## WORK ITEM
Copy exactly the stretch of data below from the line with "דוגמאות לתקצירים של מאמרים תיאורטיים" through the line with "Dans cette section, vous devez mentionner", including both of those lines.

Dataset entries:
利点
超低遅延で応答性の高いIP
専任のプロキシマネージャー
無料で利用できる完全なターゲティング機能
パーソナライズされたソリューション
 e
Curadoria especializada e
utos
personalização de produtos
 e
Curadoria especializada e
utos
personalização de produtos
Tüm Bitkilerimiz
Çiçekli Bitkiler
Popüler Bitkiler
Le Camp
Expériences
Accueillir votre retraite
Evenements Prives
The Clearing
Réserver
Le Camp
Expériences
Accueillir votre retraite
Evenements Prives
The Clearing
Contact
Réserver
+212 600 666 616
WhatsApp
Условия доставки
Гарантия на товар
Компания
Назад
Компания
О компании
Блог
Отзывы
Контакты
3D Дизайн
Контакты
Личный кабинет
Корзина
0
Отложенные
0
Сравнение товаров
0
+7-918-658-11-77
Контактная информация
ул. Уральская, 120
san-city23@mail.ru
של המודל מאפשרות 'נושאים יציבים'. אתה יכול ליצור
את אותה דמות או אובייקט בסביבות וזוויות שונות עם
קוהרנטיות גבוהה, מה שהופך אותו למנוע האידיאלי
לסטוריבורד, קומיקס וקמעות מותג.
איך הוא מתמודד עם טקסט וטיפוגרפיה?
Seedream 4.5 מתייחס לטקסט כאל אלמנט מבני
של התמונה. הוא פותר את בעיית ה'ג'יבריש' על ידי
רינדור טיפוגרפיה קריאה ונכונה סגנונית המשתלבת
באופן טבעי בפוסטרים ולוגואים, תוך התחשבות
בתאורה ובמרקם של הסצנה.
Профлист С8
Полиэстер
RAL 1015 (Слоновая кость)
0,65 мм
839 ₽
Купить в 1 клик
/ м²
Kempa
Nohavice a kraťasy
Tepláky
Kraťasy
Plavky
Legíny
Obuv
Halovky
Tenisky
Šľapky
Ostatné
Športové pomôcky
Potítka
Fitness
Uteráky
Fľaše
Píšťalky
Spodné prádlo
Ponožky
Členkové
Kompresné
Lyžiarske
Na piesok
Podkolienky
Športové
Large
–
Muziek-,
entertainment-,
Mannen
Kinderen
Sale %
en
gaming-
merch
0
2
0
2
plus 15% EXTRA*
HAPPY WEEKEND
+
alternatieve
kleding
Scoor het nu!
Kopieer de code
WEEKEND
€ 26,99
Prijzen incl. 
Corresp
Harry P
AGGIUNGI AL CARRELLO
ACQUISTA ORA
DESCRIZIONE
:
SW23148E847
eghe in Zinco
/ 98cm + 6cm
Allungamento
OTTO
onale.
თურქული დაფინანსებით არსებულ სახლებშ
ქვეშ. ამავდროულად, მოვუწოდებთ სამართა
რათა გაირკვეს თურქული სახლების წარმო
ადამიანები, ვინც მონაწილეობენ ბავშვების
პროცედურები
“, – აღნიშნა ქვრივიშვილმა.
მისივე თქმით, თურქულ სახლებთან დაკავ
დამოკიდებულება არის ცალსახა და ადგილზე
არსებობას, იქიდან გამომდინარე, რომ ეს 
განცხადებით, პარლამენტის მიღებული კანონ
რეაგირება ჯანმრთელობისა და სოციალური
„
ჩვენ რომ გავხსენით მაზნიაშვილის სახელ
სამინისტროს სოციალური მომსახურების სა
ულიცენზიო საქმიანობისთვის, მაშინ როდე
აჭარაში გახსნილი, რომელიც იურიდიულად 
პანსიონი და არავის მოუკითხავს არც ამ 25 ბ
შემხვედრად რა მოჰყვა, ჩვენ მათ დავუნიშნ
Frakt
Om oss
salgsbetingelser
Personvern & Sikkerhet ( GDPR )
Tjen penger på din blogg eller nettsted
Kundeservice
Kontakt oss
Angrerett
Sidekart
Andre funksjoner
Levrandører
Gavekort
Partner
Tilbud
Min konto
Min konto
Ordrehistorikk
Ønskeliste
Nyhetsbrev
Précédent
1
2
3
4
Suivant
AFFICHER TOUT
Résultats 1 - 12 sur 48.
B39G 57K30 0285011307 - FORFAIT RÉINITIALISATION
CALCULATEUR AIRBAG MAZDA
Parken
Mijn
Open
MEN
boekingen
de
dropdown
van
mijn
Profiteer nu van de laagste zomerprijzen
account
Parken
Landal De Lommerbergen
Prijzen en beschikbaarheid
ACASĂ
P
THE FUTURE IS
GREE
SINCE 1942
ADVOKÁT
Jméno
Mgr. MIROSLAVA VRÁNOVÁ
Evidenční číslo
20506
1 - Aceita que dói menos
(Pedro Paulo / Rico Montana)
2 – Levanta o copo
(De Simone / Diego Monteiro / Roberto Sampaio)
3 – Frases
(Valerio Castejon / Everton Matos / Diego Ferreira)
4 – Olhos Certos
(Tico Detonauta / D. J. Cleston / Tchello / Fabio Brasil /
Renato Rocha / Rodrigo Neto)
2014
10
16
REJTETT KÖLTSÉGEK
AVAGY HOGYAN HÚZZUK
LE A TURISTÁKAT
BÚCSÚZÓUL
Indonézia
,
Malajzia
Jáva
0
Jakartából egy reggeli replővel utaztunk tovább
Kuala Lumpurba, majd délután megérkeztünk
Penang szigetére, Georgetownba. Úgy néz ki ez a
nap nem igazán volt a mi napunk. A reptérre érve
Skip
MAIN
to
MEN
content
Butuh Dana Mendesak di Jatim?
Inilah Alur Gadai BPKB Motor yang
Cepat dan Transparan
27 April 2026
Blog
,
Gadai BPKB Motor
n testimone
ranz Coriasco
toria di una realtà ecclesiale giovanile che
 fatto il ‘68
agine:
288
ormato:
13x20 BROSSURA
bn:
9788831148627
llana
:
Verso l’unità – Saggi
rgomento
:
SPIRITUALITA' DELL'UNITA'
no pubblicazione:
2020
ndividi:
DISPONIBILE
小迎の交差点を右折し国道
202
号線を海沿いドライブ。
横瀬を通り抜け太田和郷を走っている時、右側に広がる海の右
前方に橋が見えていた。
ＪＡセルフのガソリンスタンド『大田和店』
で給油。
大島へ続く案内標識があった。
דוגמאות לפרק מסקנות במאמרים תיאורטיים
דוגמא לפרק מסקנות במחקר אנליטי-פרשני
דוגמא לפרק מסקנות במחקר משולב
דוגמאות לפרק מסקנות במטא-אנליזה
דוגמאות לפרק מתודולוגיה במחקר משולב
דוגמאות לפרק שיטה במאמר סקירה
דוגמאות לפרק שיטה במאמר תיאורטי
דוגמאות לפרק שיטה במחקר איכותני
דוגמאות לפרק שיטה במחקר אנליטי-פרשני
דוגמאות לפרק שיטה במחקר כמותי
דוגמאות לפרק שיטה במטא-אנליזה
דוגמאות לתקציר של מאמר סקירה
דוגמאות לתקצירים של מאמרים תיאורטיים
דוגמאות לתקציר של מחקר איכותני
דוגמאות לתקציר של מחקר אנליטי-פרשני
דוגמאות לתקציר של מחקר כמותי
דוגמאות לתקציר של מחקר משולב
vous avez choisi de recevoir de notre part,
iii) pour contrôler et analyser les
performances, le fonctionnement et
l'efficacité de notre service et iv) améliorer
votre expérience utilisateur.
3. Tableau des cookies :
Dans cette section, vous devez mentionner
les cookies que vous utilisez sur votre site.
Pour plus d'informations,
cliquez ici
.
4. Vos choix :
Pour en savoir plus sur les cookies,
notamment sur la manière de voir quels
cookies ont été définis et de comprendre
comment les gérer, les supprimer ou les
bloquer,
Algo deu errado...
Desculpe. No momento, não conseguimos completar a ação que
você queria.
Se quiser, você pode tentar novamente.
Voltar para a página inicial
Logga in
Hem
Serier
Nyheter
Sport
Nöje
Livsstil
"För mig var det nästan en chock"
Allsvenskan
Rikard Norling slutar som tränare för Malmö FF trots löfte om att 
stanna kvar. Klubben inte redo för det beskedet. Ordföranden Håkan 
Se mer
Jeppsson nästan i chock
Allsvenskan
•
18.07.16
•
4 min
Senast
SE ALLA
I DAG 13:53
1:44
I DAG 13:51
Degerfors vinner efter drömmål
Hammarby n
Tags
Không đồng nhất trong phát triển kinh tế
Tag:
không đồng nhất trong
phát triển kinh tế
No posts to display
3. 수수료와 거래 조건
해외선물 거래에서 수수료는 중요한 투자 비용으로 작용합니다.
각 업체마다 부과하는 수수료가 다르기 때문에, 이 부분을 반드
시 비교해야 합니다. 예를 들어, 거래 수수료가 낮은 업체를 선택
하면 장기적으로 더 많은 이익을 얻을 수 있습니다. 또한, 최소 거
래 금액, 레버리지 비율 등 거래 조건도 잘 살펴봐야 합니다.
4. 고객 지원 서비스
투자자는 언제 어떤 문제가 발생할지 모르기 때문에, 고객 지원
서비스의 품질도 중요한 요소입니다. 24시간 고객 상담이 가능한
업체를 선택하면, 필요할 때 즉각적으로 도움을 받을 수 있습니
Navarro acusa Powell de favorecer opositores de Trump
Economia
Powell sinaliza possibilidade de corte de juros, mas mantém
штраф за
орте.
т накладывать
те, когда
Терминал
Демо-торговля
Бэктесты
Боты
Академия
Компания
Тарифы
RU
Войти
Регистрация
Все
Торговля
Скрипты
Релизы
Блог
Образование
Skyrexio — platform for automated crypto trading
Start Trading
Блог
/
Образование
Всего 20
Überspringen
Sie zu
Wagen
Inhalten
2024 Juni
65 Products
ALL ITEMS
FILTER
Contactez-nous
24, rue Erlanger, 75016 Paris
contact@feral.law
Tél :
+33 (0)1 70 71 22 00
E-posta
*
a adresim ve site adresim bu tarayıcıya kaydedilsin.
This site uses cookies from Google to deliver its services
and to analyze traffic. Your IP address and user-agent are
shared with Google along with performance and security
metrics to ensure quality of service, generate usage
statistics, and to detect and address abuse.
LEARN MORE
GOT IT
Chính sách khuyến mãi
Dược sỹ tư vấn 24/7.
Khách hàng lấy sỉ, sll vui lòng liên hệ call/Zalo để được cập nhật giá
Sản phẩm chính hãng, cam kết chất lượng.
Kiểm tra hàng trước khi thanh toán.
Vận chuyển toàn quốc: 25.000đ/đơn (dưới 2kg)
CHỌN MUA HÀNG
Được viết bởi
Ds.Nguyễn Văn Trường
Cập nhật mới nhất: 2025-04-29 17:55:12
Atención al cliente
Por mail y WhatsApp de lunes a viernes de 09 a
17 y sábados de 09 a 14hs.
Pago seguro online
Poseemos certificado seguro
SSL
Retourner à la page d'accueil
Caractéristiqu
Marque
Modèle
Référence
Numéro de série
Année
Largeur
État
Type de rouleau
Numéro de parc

## RESPONSE TO THIS TASK
דוגמאות לתקצירים של מאמרים תיאורטיים
דוגמאות לתקציר של מחקר איכותני
דוגמאות לתקציר של מחקר אנליטי-פרשני
דוגמאות לתקציר של מחקר כמותי
דוגמאות לתקציר של מחקר משולב
vous avez choisi de recevoir de notre part,
iii) pour contrôler et analyser les
performances, le fonctionnement et
l'efficacité de notre service et iv) améliorer
votre expérience utilisateur.
3. Tableau des cookies :
Dans cette section, vous devez mentionner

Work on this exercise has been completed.